● Task
Extract each line of the records below that contains the word "with".

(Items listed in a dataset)

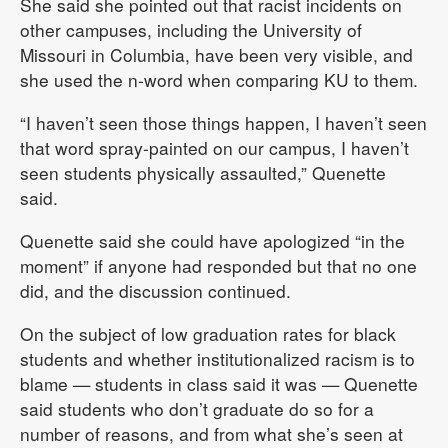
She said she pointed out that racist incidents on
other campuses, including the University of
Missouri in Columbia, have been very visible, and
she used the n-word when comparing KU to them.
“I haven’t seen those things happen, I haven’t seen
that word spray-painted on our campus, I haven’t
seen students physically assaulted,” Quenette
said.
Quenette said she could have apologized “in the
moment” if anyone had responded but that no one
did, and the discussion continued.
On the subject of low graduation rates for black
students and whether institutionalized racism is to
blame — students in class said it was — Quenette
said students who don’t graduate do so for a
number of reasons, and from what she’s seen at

==

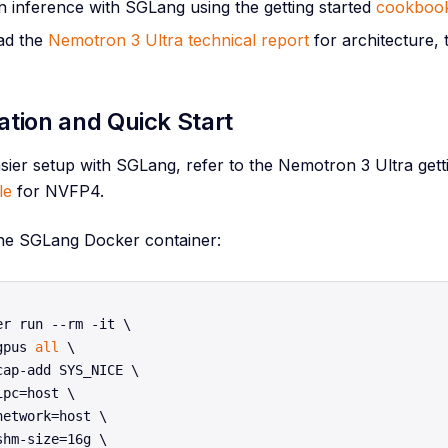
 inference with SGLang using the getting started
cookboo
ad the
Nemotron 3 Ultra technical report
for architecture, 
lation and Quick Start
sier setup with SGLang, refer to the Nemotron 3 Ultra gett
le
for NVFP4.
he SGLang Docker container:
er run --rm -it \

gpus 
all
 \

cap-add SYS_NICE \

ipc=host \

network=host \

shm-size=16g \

● Task solution
 inference with SGLang using the getting started
sier setup with SGLang, refer to the Nemotron 3 Ultra gett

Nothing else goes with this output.